Polly Lister gives a chilling performance as the icy, mournful ghost. Everything about her is striking, the voice especially. Once again, we are treated to a magnificent score by genius composer James Atherton, and Lister’s voice is the strongest of the night. Her scenes with Kai (Luke Murphy) are reminiscent of Edmund and the White Witch of Narnia, and there are echoes of other tales, other myths: Summer’s garden, on which Gerda becomes trapped, is like Circe’s island, and the three puzzles Kai must solve remind me of icy Turandot’s riddles with their one-word answers.
Natasha Davidson is an appealing heroine/narrator as the plucky yet bookish Gerda. Books form the scenic elements here, great slabs like ice floes. There is a running theme that storybooks are at least as valuable as factual ones. The Dickensian, Gove-like education meted out by Schoolteacher (Rachael Garnett) is not enough to get children through life and its problems. Creative thought is vital to our survival.

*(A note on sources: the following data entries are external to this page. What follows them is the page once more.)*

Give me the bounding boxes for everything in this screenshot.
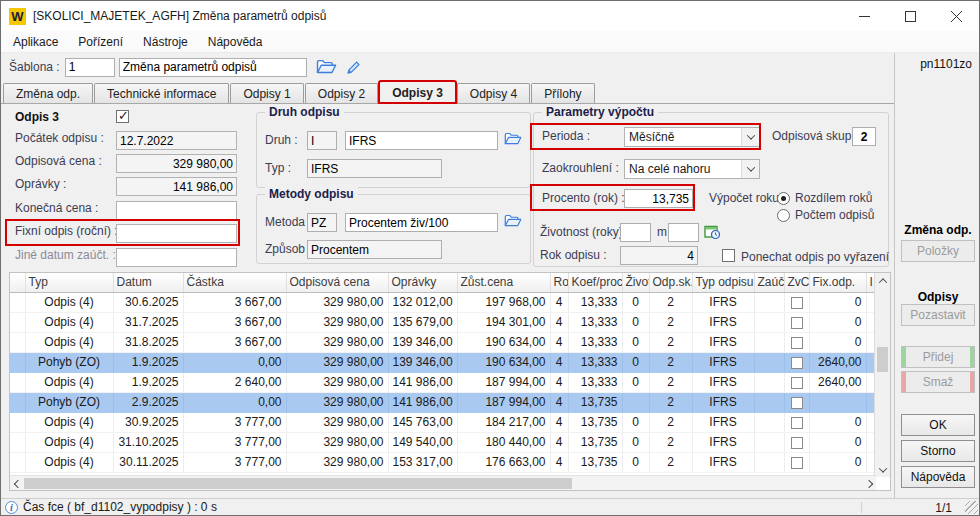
fixni-odpis-label: Fixní odpis (roční) : <box>15 224 118 238</box>
zvc-checkbox[interactable] <box>791 297 803 309</box>
odpisova-cena-field[interactable] <box>116 154 237 173</box>
table-row[interactable]: Odpis (4)31.8.20253 667,00329 980,00139 … <box>10 332 875 352</box>
calendar-clock-icon[interactable] <box>704 224 721 243</box>
column-header[interactable]: Koef/proc <box>568 273 622 292</box>
metoda-label: Metoda : <box>265 215 312 229</box>
open-folder-icon[interactable] <box>316 59 337 75</box>
template-name-input[interactable] <box>119 58 307 77</box>
druh-name-field[interactable] <box>345 131 498 150</box>
typ-field[interactable] <box>307 159 442 178</box>
zvc-checkbox[interactable] <box>791 457 803 469</box>
column-header[interactable]: Zůst.cena <box>457 273 550 292</box>
zvc-checkbox[interactable] <box>791 397 803 409</box>
menu-napoveda[interactable]: Nápověda <box>198 31 273 52</box>
tab-zmena-odp[interactable]: Změna odp. <box>3 83 93 103</box>
chevron-down-icon[interactable] <box>741 128 759 146</box>
scroll-right-icon[interactable] <box>861 476 876 491</box>
menu-nastroje[interactable]: Nástroje <box>133 31 198 52</box>
resize-grip[interactable] <box>965 501 978 514</box>
menu-aplikace[interactable]: Aplikace <box>3 31 68 52</box>
column-header[interactable]: Typ <box>25 273 113 292</box>
metoda-name-field[interactable] <box>345 213 498 232</box>
tab-prilohy[interactable]: Přílohy <box>531 83 594 103</box>
zaokrouhleni-select[interactable]: Na celé nahoru <box>624 159 760 179</box>
zivotnost-roky-field[interactable] <box>620 223 651 242</box>
column-header[interactable]: Rok <box>550 273 568 292</box>
napoveda-button[interactable]: Nápověda <box>901 466 975 488</box>
ok-button[interactable]: OK <box>901 414 975 436</box>
ponechat-odpis-checkbox[interactable] <box>722 249 735 262</box>
zvc-checkbox[interactable] <box>791 317 803 329</box>
smaz-button: Smaž <box>901 371 975 393</box>
zvc-checkbox[interactable] <box>791 417 803 429</box>
app-window: W [SKOLICI_MAJETEK_AGFH] Změna parametrů… <box>0 0 980 516</box>
column-header[interactable]: Fix.odp. <box>809 273 866 292</box>
vypocet-roku-label: Výpočet roku : <box>709 191 786 205</box>
maximize-icon[interactable] <box>887 1 933 31</box>
pocatek-odpisu-field[interactable] <box>116 131 237 150</box>
zvc-checkbox[interactable] <box>791 337 803 349</box>
fixni-odpis-field[interactable] <box>116 224 237 243</box>
column-header[interactable]: Typ odpisu <box>692 273 754 292</box>
zpusob-field[interactable] <box>307 240 442 259</box>
odpisova-skupina-field[interactable] <box>852 127 876 146</box>
scroll-left-icon[interactable] <box>10 476 25 491</box>
table-row[interactable]: Pohyb (ZO)1.9.20250,00329 980,00139 346,… <box>10 352 875 372</box>
table-row[interactable]: Odpis (4)31.7.20253 667,00329 980,00135 … <box>10 312 875 332</box>
tab-odpisy-4[interactable]: Odpisy 4 <box>457 83 530 103</box>
column-header[interactable]: ZvC <box>784 273 809 292</box>
druh-code-field[interactable] <box>307 131 337 150</box>
opravky-field[interactable] <box>116 177 237 196</box>
radio-poctem-odpisu[interactable]: Počtem odpisů <box>777 208 874 222</box>
radio-unselected-icon[interactable] <box>777 209 790 222</box>
radio-selected-icon[interactable] <box>777 192 790 205</box>
table-row[interactable]: Odpis (4)30.9.20253 777,00329 980,00145 … <box>10 412 875 432</box>
column-header[interactable]: Datum <box>113 273 183 292</box>
druh-folder-icon[interactable] <box>504 132 522 149</box>
procento-rok-field[interactable] <box>624 189 693 208</box>
column-header[interactable]: Zaúčt. <box>754 273 784 292</box>
tab-technicke-informace[interactable]: Technické informace <box>94 83 229 103</box>
parametry-vypoctu-group: Parametry výpočtu Perioda : Měsíčně Odpi… <box>533 112 889 267</box>
table-row[interactable]: Odpis (4)31.10.20253 777,00329 980,00149… <box>10 432 875 452</box>
tab-odpisy-1[interactable]: Odpisy 1 <box>230 83 303 103</box>
column-header[interactable]: Odp.sk. <box>649 273 692 292</box>
column-header[interactable]: Život. <box>622 273 649 292</box>
storno-button[interactable]: Storno <box>901 440 975 462</box>
metoda-folder-icon[interactable] <box>504 214 522 231</box>
pocatek-odpisu-label: Počátek odpisu : <box>15 131 104 145</box>
horizontal-scroll-thumb[interactable] <box>24 478 572 489</box>
scroll-down-icon[interactable] <box>875 462 890 477</box>
column-header[interactable]: Částka <box>183 273 286 292</box>
minimize-icon[interactable] <box>841 1 887 31</box>
zvc-checkbox[interactable] <box>791 357 803 369</box>
jine-datum-label: Jiné datum zaúčt. : <box>15 248 116 262</box>
table-row[interactable]: Odpis (4)1.9.20252 640,00329 980,00141 9… <box>10 372 875 392</box>
jine-datum-field[interactable] <box>116 248 237 267</box>
zivotnost-m-field[interactable] <box>668 223 699 242</box>
perioda-select[interactable]: Měsíčně <box>624 127 760 147</box>
table-row[interactable]: Odpis (4)30.11.20253 777,00329 980,00153… <box>10 452 875 472</box>
zvc-checkbox[interactable] <box>791 437 803 449</box>
close-icon[interactable] <box>933 1 979 31</box>
metoda-code-field[interactable] <box>307 213 337 232</box>
odpis3-checkbox[interactable] <box>116 110 129 123</box>
vertical-scrollbar[interactable] <box>874 273 890 477</box>
table-row[interactable]: Odpis (4)30.6.20253 667,00329 980,00132 … <box>10 292 875 312</box>
scroll-up-icon[interactable] <box>875 273 890 288</box>
table-row[interactable]: Pohyb (ZO)2.9.20250,00329 980,00141 986,… <box>10 392 875 412</box>
edit-pencil-icon[interactable] <box>346 60 361 75</box>
radio-rozdilem-roku[interactable]: Rozdílem roků <box>777 191 872 205</box>
konecna-cena-field[interactable] <box>116 201 237 220</box>
tab-odpisy-2[interactable]: Odpisy 2 <box>305 83 378 103</box>
column-header[interactable]: Oprávky <box>388 273 457 292</box>
chevron-down-icon[interactable] <box>741 160 759 178</box>
horizontal-scrollbar[interactable] <box>10 475 876 490</box>
zvc-checkbox[interactable] <box>791 377 803 389</box>
tab-odpisy-3[interactable]: Odpisy 3 <box>379 81 456 103</box>
vertical-scroll-thumb[interactable] <box>877 347 888 372</box>
template-number-input[interactable] <box>65 58 115 77</box>
menu-porizeni[interactable]: Pořízení <box>68 31 133 52</box>
rok-odpisu-field[interactable] <box>620 246 698 265</box>
column-header[interactable]: Odpisová cena <box>286 273 388 292</box>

It’s a stunningly beautiful show, visually, thanks to Laura Clarkson’s set (the stage floor is especially important to the story), Lis Evans colourful Danish-Victorian chic costumes, and Daniella Beattie’s magical lighting design; and aurally, courtesy of Atherton’s evocative compositions, played on stage by the talented actor-musicians.
The splendid leads are supported by equally strong ensemble members. Matthew Ganley’s Bitzer, for example, and Rachel Dawson’s Robbergirl, help to populate Gerda’s account with engaging characters. Heskins’s direction includes her trademark ‘distance fighting’, a kind of non-contact violence that is expressive, effective and fun, and there are also stand-out sequences, like the toboggan race, the flight of the Snow Queen, and a stunning backwards scene – Heskins puts the performer at the heart of her stage effects. She gives the design and tech teams challenges (which they meet, no question) but she is essentially an actors’ director and, above all that, a consummate storyteller.
Ultimately heart-warming, this is the perfect entertainment for a chilly winter’s night. You leave the theatre feeling cosy and warm. It’s the simple, uncomplicated things of life that make you feel good, especially at this time of year – I suppose this is the hygge that’s all the rage these days, something that Hans Christian Andersen knew all about.